Global and Network-Specific Patterns of Structure-Function Coupling across Structural and Effective Connectomes

The relationship between structural connectivity (SC) and large-scale brain dynamics remains a central question in neuroscience. Because undirected functional connectivity discards directional information, we investigated structure–function coupling by comparing diffusion MRI-derived SC with directed effective connectivity (EC), estimated via sparse Dynamic Causal Modelling of resting-state fMRI. Using data from 142 healthy adults (Human Connectome Project), intra-hemispheric cortical SC and EC matrices were aligned to a common parcellation.

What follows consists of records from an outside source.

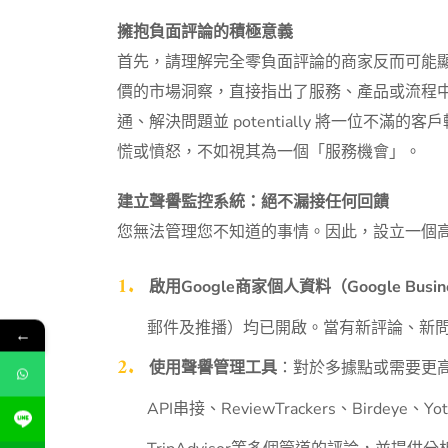
擁抱負面評論的積極意義
首先，請理解完全零負面評論的商家反而可能
價的市場洞察，直接指出了服務、產品或流程
通、解決問題並 potentially 將一位
慌或憤怒，不如視其為一個「服務機會」。
建立聲譽監控系統：絕不漏接任何回饋
您無法管理您不知道的事情。因此，設立一個
啟用Google商家個人資料（Google Busines
郵件及推播）均已開啟。當有新評論、新
←
使用聲譽管理工具
：對於多據點或需要更高
API串接、ReviewTrackers、Birdey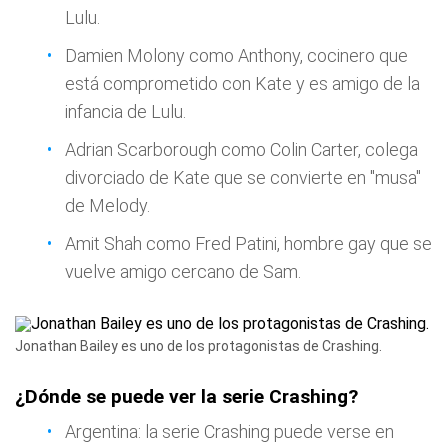
Lulu.
Damien Molony como Anthony, cocinero que
está comprometido con Kate y es amigo de la
infancia de Lulu.
Adrian Scarborough como Colin Carter, colega
divorciado de Kate que se convierte en "musa"
de Melody.
Amit Shah como Fred Patini, hombre gay que se
vuelve amigo cercano de Sam.
Jonathan Bailey es uno de los protagonistas de Crashing.
¿Dónde se puede ver la serie Crashing?
Argentina: la serie Crashing puede verse en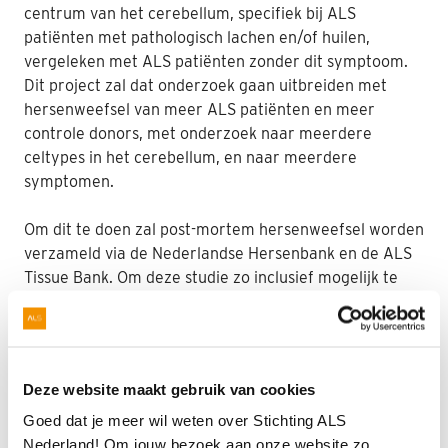
centrum van het cerebellum, specifiek bij ALS
patiënten met pathologisch lachen en/of huilen,
vergeleken met ALS patiënten zonder dit symptoom.
Dit project zal dat onderzoek gaan uitbreiden met
hersenweefsel van meer ALS patiënten en meer
controle donors, met onderzoek naar meerdere
celtypes in het cerebellum, en naar meerdere
symptomen.
Om dit te doen zal post-mortem hersenweefsel worden
verzameld via de Nederlandse Hersenbank en de ALS
Tissue Bank. Om deze studie zo inclusief mogelijk te
maken zal gebruik gemaakt worden van een zo breed
mogelijke patiëntenpopulatie, met weefsel van zowel
patiënten met sporadische ALS als met familiaire ALS,
mannen en vrouwen, verschillende leeftijden ten tijde
Deze website maakt gebruik van cookies
van de diagnose, en met diverse symptomen.
Goed dat je meer wil weten over Stichting ALS
Uiteraard zal dit materiaal vergeleken worden met
Nederland! Om jouw bezoek aan onze website zo
hersenweefsel van gezonde donoren.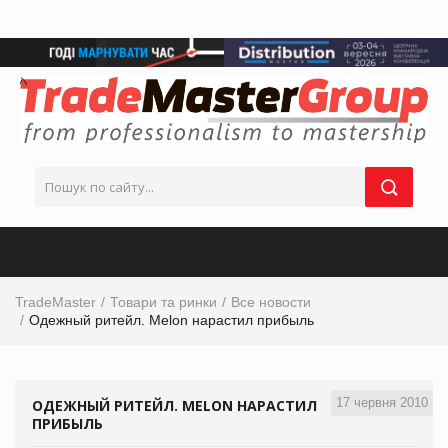
TradeMaster
Товари та ринки
Все новости
Одежный ритейл. Melon нарастил прибыль
17 червня 2010
ОДЕЖНЫЙ РИТЕЙЛ. MELON НАРАСТИЛ
ПРИБЫЛЬ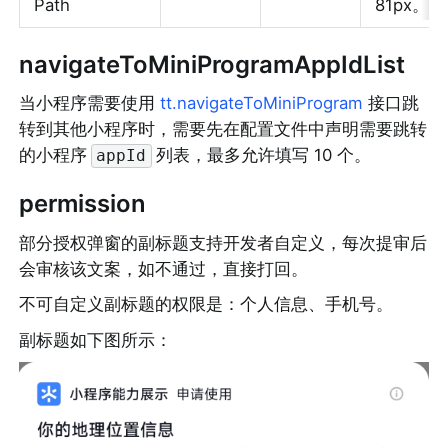
Path
81px。
navigateToMiniProgramAppIdList
当小程序需要使用 
tt.navigateToMiniProgram
 接口跳
转到其他小程序时，需要先在配置文件中声明需要跳转
的小程序
列表，最多允许填写 10 个。
appId
permission
部分授权弹窗的副标题支持开发者自定义，每次提审后
会审核该文案，如不通过，直接打回。
不可自定义副标题的权限是：个人信息、手机号。
副标题如下图所示：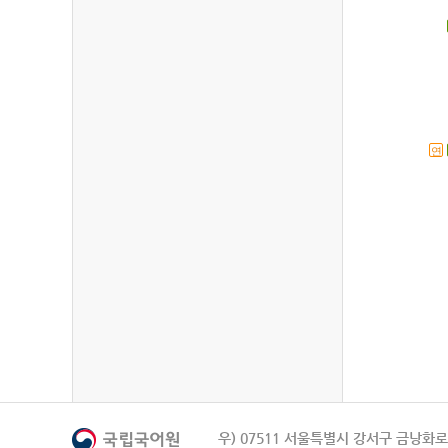
연
우) 07511 서울특별시 강서구 금낭화로 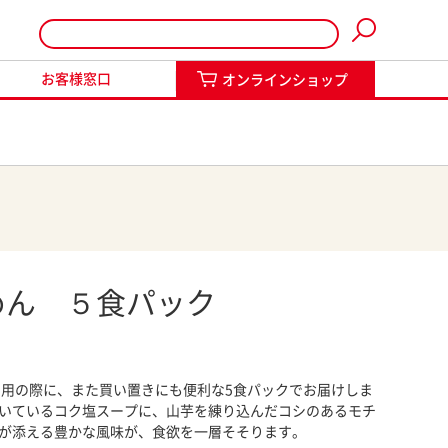
インショップ
お客様窓口
オンラインショップ
めん ５食パック
利用の際に、また買い置きにも便利な5食パックでお届けしま
いているコク塩スープに、山芋を練り込んだコシのあるモチ
が添える豊かな風味が、食欲を一層そそります。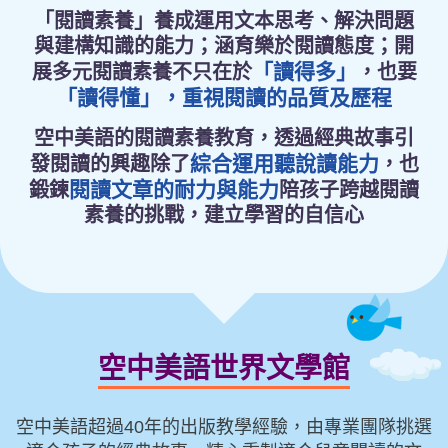
「閱讀素養」養成運用文本思考、解決問題
與建構知識的能力；
涵育樂於閱讀態度；開
「讀得多」
展多元閱讀素養
不只在於
，也要
「讀得懂」，重視閱讀的品質及歷程
空中美語的閱讀素養教育，透過經典故事引
綜合運用聽說讀能力
發閱讀的興趣
除了
，也
閱讀文章的耐力與能力
鍛鍊
陪孩子跨越閱讀
素養的挑戰，建立學習的自信心
空中美語世界文學館
空中美語超過40年的出版教學經驗，由專業團隊挑選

Coupling was evaluated globally, node-wise, and at the network level using mean-absolute strength ratios, Spearman rank correlations, and topological overlap. Results demonstrated reliable bidirectional SC–EC coupling that strengthened at more stringent thresholds. While SC→EC coupling exhibited greater mean-strength magnitude, EC→SC coupling revealed a clear spatial hierarchy across the cortex. Unimodal systems exhibited the strongest structural grounding and topological overlap. Conversely, higher-order association networks showed weaker correspondence, and cross-network topological overlap remained consistently low. These findings suggest that structural and effective connectivity are systematically related, but that this relationship varies across cortical systems. Structural constraints are strongest in unimodal cortex and weaker in higher-order networks, where effective dynamics extend beyond the strongest direct structural pathways.